== Records drawn from a dataset ==
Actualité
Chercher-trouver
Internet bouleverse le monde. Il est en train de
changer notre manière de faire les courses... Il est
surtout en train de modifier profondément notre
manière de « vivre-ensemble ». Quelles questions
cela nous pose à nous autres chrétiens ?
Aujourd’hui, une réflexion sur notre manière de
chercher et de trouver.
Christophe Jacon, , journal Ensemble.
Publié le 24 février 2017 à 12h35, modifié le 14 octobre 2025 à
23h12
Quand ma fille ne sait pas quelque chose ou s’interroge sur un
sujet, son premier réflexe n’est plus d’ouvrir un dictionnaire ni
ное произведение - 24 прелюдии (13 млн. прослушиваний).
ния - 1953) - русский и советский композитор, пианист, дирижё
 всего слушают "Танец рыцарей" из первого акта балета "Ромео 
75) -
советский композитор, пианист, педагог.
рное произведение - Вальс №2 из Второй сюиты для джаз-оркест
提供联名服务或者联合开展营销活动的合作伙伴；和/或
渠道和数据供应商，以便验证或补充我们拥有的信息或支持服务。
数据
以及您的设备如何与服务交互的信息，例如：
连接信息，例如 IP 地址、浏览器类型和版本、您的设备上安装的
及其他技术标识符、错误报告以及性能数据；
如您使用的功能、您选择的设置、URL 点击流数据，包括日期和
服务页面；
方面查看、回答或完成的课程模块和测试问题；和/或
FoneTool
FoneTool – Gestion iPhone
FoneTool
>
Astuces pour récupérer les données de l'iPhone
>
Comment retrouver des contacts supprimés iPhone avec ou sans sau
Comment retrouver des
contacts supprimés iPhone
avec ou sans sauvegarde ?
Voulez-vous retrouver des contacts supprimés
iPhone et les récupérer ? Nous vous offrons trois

==

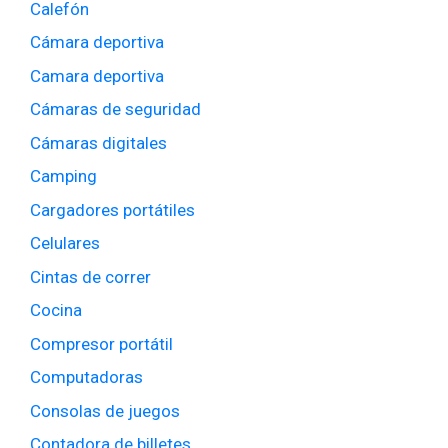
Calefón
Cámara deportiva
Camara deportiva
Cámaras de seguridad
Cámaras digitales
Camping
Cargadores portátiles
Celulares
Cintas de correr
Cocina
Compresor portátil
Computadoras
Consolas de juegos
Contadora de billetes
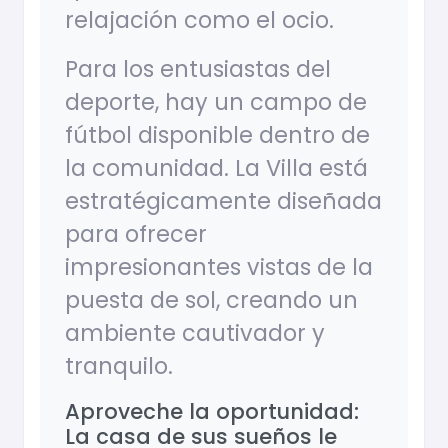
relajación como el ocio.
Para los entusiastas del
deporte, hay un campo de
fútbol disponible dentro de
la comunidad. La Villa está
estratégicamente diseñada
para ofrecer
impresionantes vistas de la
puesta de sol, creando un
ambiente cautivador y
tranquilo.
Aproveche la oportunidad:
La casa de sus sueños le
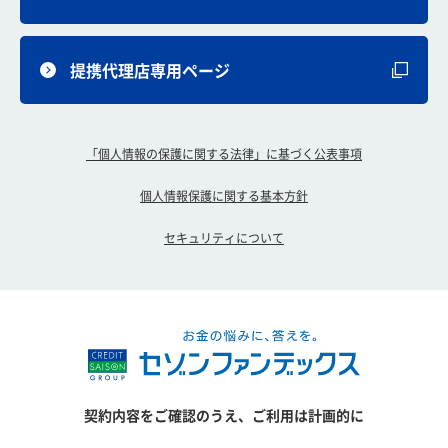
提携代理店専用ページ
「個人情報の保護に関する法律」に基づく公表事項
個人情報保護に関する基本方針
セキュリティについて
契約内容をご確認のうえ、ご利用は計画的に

== Work instructions ==
Tell how many lines in the entries contain the string "avec". Give the number and nothing more.

== Answer space ==
2